This section builds the same tiny program two ways:

  1. Dockerfile using a regular base image (still includes a whole distro)
  2. Nix using dockerTools.buildLayeredImage (image contains only what you ask for)

We’ll then compare image size and layers using standard Docker inspection commands.


Create src/hello.c:

#include <stdio.h>
int main(int argc, char *argv[]) {
const char *name = (argc > 1) ? argv[1] : "world";
printf("hello, %s!\n", name);
return 0;
}

This builds a static C binary and puts only that binary into the image.

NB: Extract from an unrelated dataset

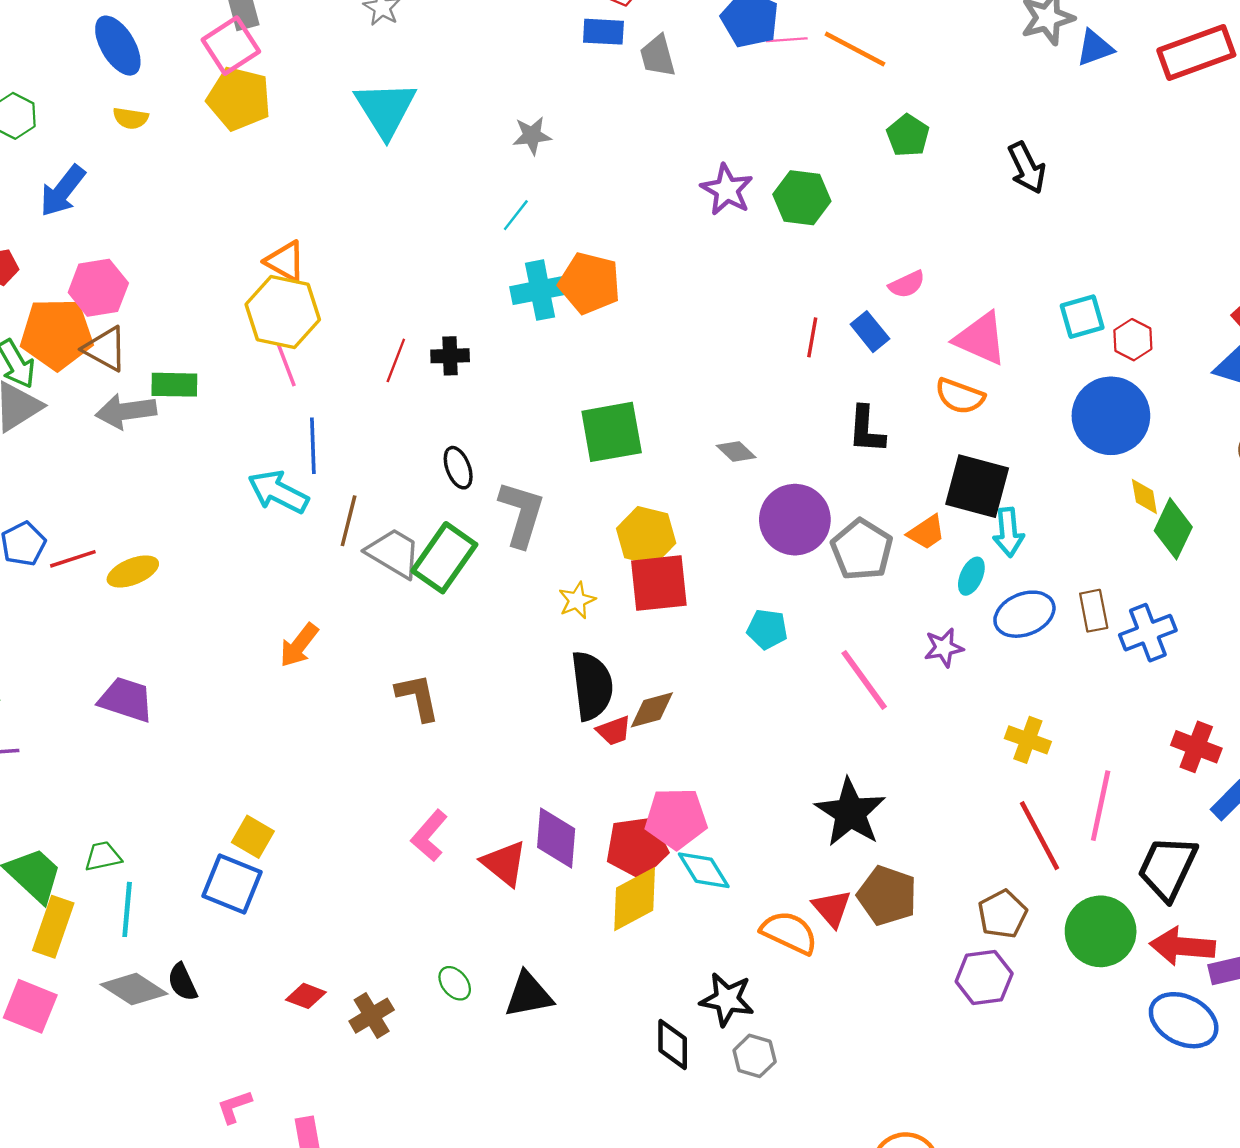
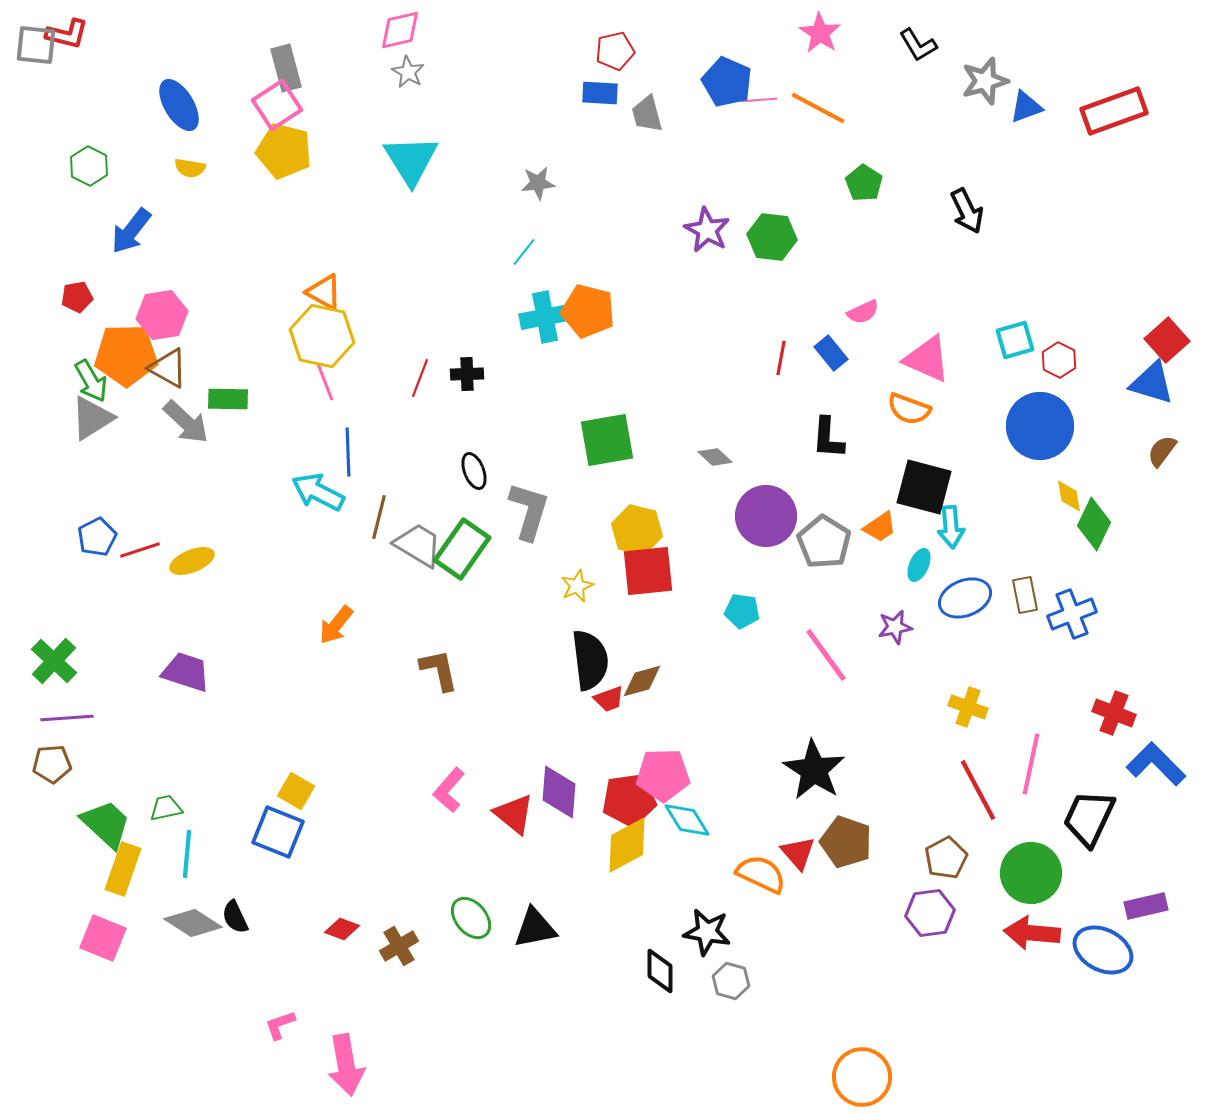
gray arrow: (126, 411) -> (186, 422), turned -129
red arrow: (1182, 946) -> (1032, 933), moved
green ellipse: (455, 983) -> (471, 918), size x1.4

# Build a static binary so the image doesn't need glibc, etc.
hello-static = pkgs.pkgsStatic.stdenv.mkDerivation {
pname = "hello-static";
version = "1.0";
src = ./src;
buildPhase = ''
gcc hello.c -O2 -static -o hello
'';
installPhase = ''
mkdir -p $out/bin
install -m755 hello $out/bin/hello
'';
};
hello-nix-image = pkgs.dockerTools.buildLayeredImage {
name = "hello-nix";
tag = "latest";
# Only include our binary.
contents = [ hello-static ];
config = {
Cmd = [ "/bin/hello" ];
};
};
Terminal window
nix build -L .#hello-nix-image
docker load < result

Run it:

Terminal window
docker run --rm hello-nix:latest ChatGPT

Build a comparable Docker image with Dockerfile

Section titled “Build a comparable Docker image with Dockerfile”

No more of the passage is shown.